The Cryptographic Autonomy License (CAL), a revolutionary license for software and decentralized applications, was just approved as an open source license by the Open Source Initiative. The CAL is the first license specifically designed to protect end users’ rights and ownership of data and control of their cryptographic keys—and by extension their security. The CAL was developed by the people at Holo in consultation with open source lawyer Van Lindberg and is focused on enabling decentralized applications.
“People realize that today, they are not in control of their identities and user data on existing web-based platforms,” says Lindberg. “The CAL changes that. It is the first open source license that recognizes that a user’s data and identity are directly tied to how the software works.” The CAL is applicable to any application, but was commissioned by Holo in support of Holochain, Holo’s framework for writing distributed web applications.
“Breakthroughs in decentralized computing show promise for new patterns of organizing ourselves—sometimes replacing the need for certain centralising institutions. But this requires ensuring people’s autonomy over their data and cryptographic keys,” says Holochain Co-Founder, Arthur Brock.
Brock recognizes the importance of the CAL in an ever-evolving tech landscape. “With the rise of blockchain and other decentralized platforms, it’s more important than ever to ensure end-user rights to their data and control of their keys,” says Arthur Brock. “This license bans us e of our software to build an app where people think they’re in control of their data, but in fact the app developer has kept copies of seeds or private keys which would allow them to take over control.”
The CAL and Holochain are raising the bar for software development communities, and especially the crypto software community, by creating a way to protect people’s rights to their data.
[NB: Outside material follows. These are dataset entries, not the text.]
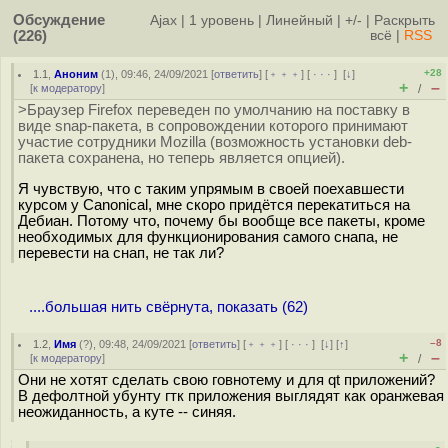
Обсуждение
Ajax
|
1 уровень
|
Линейный
|
+/-
|
Раскрыть
(226)
всё
|
RSS
+28
1.1
,
Аноним
(
1
), 09:46, 24/09/2021 [
ответить
] [
﹢﹢﹢
] [
· · ·
]
[
↓
]
+
–
[
к модератору
]
/
>Браузер Firefox переведен по умолчанию на поставку в
виде snap-пакета, в сопровождении которого принимают
участие сотрудники Mozilla (возможность установки deb-
пакета сохранена, но теперь является опцией).
Я чувствую, что с таким упрямым в своей поехавшести
курсом у Canonical, мне скоро придётся перекатиться на
Дебиан. Потому что, почему бы вообще все пакеты, кроме
необходимых для функционирования самого снапа, не
перевести на снап, не так ли?
....большая нить свёрнута, показать (62)
–8
1.2
,
Имя
(
?
), 09:48, 24/09/2021 [
ответить
] [
﹢﹢﹢
] [
· · ·
]
[
↓
] [
↑
]
+
–
[
к модератору
]
/
Они не хотят сделать свою говнотему и для qt приложений?
В дефолтной убунту гтк приложения выглядят как оранжевая
неожиданность, а куте -- синяя.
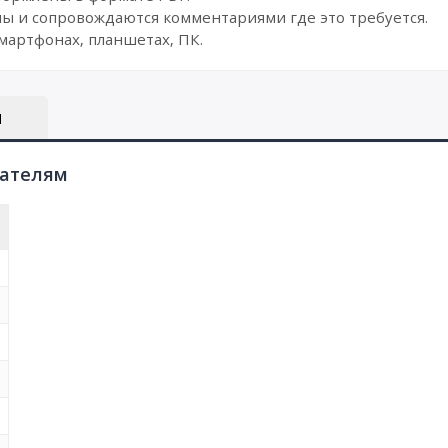
ы и сопровождаются комментариями где это требуется.
мартфонах, планшетах, ПК.
Ы
пателям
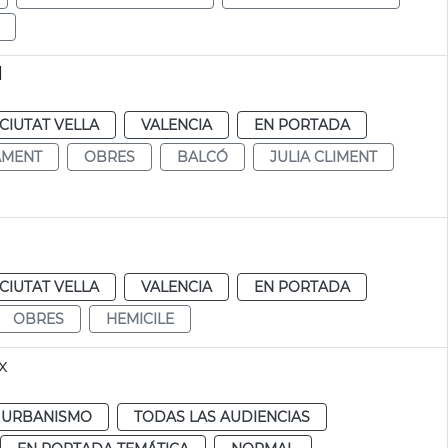
l
CIUTAT VELLA
VALENCIA
EN PORTADA
AMENT
OBRES
BALCÓ
JULIA CLIMENT
CIUTAT VELLA
VALENCIA
EN PORTADA
OBRES
HEMICILE
x
URBANISMO
TODAS LAS AUDIENCIAS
Some key features of the Cryptographic Autonomy License are:
- It protects the rights of end users of distributed and cloud-based apps, ensuring users ownership of their data, the ability to operate the software independently, and control of their keys
- The CAL is a strong reciprocal (“copyleft”) license that ensures any code contributions remain open and available for ongoing use
- It has a built-in mechanism for allowing exceptions for linked or co-compiled code, preserving a distinction between applications built on a licensed framework itself vs other other connected applications.
- It applies to all uses of the software, including delivering services over a network, as well as to new implementations that copy elements of the software interfaces into a new applications.
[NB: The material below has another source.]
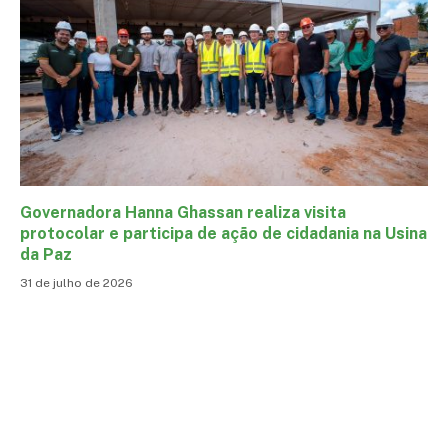
Governadora Hanna Ghassan realiza visita
protocolar e participa de ação de cidadania na Usina
da Paz
31 de julho de 2026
The CAL is essential to distributed application frameworks like Holochain where the architectur e ensures that users have physical control over their data, and where that ownership and control needs to be reflected in the licensing model. It will also be extremely helpful for other communities who are working different tech stacks or frameworks where they want to legally and securely ensure the rights end users have as it pertains to the control of their identity and data.
Mary Camacho, Executive Director of Holo often speaks about the ways that new legal guidelines like GDPR are demanding that businesses and institutions step up and become responsible for how we treat the privacy of personal data. “The tide has turned when it comes to the way that personal data is being viewed and protected. With this new open source license, the end-users are not only assured of their rights, but it meets many of the explicit requirements of these new regulations.” She continues, “End-users of software really want to know about this license, because when it is used, they will know they are retaining the rights they want - to control their identity and to own their own data.”
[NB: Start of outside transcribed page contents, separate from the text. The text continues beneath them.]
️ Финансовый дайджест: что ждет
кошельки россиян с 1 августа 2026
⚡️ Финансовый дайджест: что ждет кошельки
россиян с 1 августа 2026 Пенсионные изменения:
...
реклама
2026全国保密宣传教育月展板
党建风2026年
Camacho is thrilled to see months of hard work come to fruition, “Holo is proud to be involved in the process that has made this license available. We are grateful to the communities of people who have given feedback and helped to make the license evolve to meet the needs of the changing technology landscape. We appreciate especially Van Lindberg’s role in preparing the legal text and the engagement of the licensing committee at the OSI for their diligent review process.”